UK Court of Appeals Finds Animal Rights Activists' Sentences "Excessive"

In July, Great Britain’s Court of Appeals cut in half the sentences of two animal rights activists after finding they were excessive.

Paul Leboutillier, 44, was originally sentenced to five years, but his sentenced was lowered to 30 months. Paul Holliday, 38, was originally sentenced to 18 months, but had his sentence lowered to 9 months.

Between the two of them, Leboutillier and Holliday made more than a thousand telephone calls to facilities owned by Covance and Huntingdon Life Sciences. Most of the calls were made in an attempt to jam the telephone systems of the two companies.

The justices apparently bought in to Holliday’s contention that he himself was a victim of the animal rights movement. Mr.

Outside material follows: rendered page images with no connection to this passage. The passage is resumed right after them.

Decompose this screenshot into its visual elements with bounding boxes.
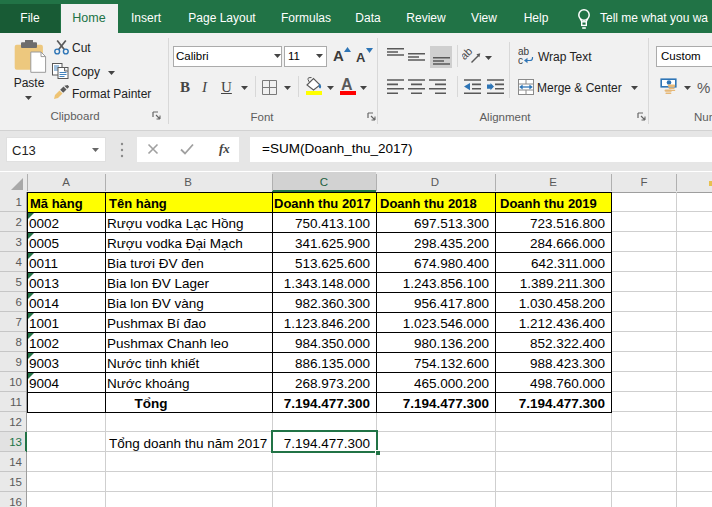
svg-text:ab: ab bbox=[462, 45, 475, 62]
svg-text:c: c bbox=[518, 55, 523, 65]
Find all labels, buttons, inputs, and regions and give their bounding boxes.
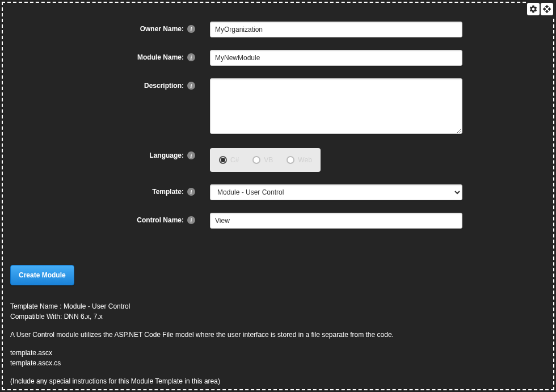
info-icon[interactable]: i: [187, 25, 195, 33]
radio-label: Web: [298, 156, 311, 164]
radio-icon: [252, 156, 260, 164]
template-description-text: A User Control module utilizes the ASP.N…: [10, 330, 547, 340]
module-name-row: Module Name: i: [9, 50, 547, 66]
label-text: Owner Name:: [140, 25, 184, 33]
radio-icon: [219, 156, 227, 164]
language-row: Language: i C# VB Web: [9, 148, 547, 172]
template-label: Template: i: [9, 184, 199, 196]
module-form: Owner Name: i Module Name: i Description…: [9, 22, 547, 229]
language-label: Language: i: [9, 148, 199, 159]
info-icon[interactable]: i: [187, 151, 195, 159]
settings-icon[interactable]: [527, 3, 540, 15]
info-icon[interactable]: i: [187, 188, 195, 196]
template-instructions-note: (Include any special instructions for th…: [10, 376, 547, 386]
template-select[interactable]: Module - User Control: [210, 184, 462, 200]
control-name-input[interactable]: [210, 213, 462, 229]
control-name-label: Control Name: i: [9, 213, 199, 224]
radio-label: VB: [264, 156, 273, 164]
language-radio-group: C# VB Web: [210, 148, 321, 172]
info-icon[interactable]: i: [187, 82, 195, 90]
template-file-2: template.ascx.cs: [10, 358, 547, 368]
module-panel: Owner Name: i Module Name: i Description…: [2, 2, 554, 390]
info-icon[interactable]: i: [187, 53, 195, 61]
language-option-web[interactable]: Web: [287, 156, 311, 164]
template-info: Template Name : Module - User Control Co…: [10, 301, 547, 386]
control-name-row: Control Name: i: [9, 213, 547, 229]
label-text: Description:: [144, 82, 184, 90]
owner-name-label: Owner Name: i: [9, 22, 199, 33]
owner-name-row: Owner Name: i: [9, 22, 547, 37]
description-label: Description: i: [9, 78, 199, 90]
radio-icon: [287, 156, 294, 164]
module-name-label: Module Name: i: [9, 50, 199, 61]
info-icon[interactable]: i: [187, 216, 195, 224]
radio-label: C#: [230, 156, 239, 164]
template-row: Template: i Module - User Control: [9, 184, 547, 200]
label-text: Module Name:: [137, 53, 184, 61]
panel-actions: [526, 2, 554, 16]
module-name-input[interactable]: [210, 50, 462, 66]
move-icon[interactable]: [541, 3, 553, 15]
description-row: Description: i: [9, 78, 547, 136]
description-input[interactable]: [210, 78, 462, 134]
language-option-vb[interactable]: VB: [252, 156, 273, 164]
template-name-text: Template Name : Module - User Control: [10, 301, 547, 311]
template-file-1: template.ascx: [10, 348, 547, 358]
owner-name-input[interactable]: [210, 22, 462, 37]
create-module-button[interactable]: Create Module: [10, 265, 74, 285]
label-text: Control Name:: [137, 216, 184, 224]
compatible-with-text: Compatible With: DNN 6.x, 7.x: [10, 311, 547, 322]
label-text: Template:: [152, 188, 184, 196]
language-option-csharp[interactable]: C#: [219, 156, 239, 164]
label-text: Language:: [149, 151, 184, 159]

Justice Herniques noted that Holliday was a “vulnerable individual” who,

[Had] fallen under the influence of more militant members of the animal rights movement . . . and rued his involvement.

The judges also found that the judge who sentenced Leboutillier and Holliday had been influenced “by what he thought was a connection between the appellant and the person responsible for a campaign of letter bombs when in fact there was no such connection.”

Once again, the British legal system strikes fear into the hearts of animal rights extremists.

Source:

Jail sentences halved for animal rights activists. Laura Scott, Press Association, July 9, 2004.